As the league season nears it’s mid-way point, McGeouch believes things will begin to take shape in the Premiership given the number of games each team will be playing this month prior to the winter break beginning in early January.
He said: “At the moment the league is a bit tight, it’s changing week-by-week from second to fourth. Come January I think it will be a bit clearer. Just now there are one or two points in it so it’s up to us to keep it going, to keep the pressure on and I feel we have the squad to do that.
“Every team has a lot of games over the next few weeks so we need to be ready to capitalise on teams about us dropping points. We finished before the international break with four wins in just two weeks, a great little run and that’s the sort of form we want to get back to.”
Hibs will have to attempt to do so, however, without the services of midfielder powerhouse John McGinn who is suspended for tomorrow’s match, six yellow cards having brought him an automatic one-game suspension.
The Scotland star will be sorely missed but Lennon does have options, the most obvious seeming to be Lithuanian internationalist Vykintas Slivka, who has been forced to wait patiently on the sidelines given the form of Hibs central midfield duo.

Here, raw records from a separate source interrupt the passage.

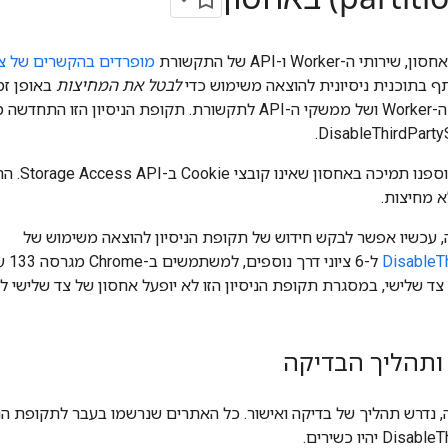
מופרדים בהקשרים של צד
לבטל את המחיצות
באופן זמ
החל מגרסה 25
 מחיצות.
 עכשיו אפשר לבקש חידוש של תקופת הניסיון להוצאה משימוש של
DisableTh
 ותהליך הבדיקה
, נדרש תהליך של בדיקה ואישור. כל האתרים שנרשמו בעבר לתקופת הני
יהיו כשירים.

McGeouch said: “John is a big player for us, he’s a lot of what we do as a team so it isn’t great losing him. But we have strength in depth and this is an opportunity for someone to come in and try to impress. I’m sure whoever it is will be focused on doing that.
“Vicky has been great since he came in and is more than ready. But there’s a few others waiting for the chance, you can see that in training this week so whatever team the manager decides to put out will, I am sure, be capable of getting the job done.”
Partick face an even tougher December than most, Alan Archibald’s side facing eight matches having had only two in November, leaving McGeouch to ponder whether or not that will help the Jags tomorrow.
He said: “It’s one of those situations, it can be positive or negative, a chance to get the feet up and perhaps let one or two payers get over niggles, or being a bit rusty, you can’t tell.
“It’s good to keep playing, but I don’t think it will be a major factor. If it is, I hope it’s to our advantage.”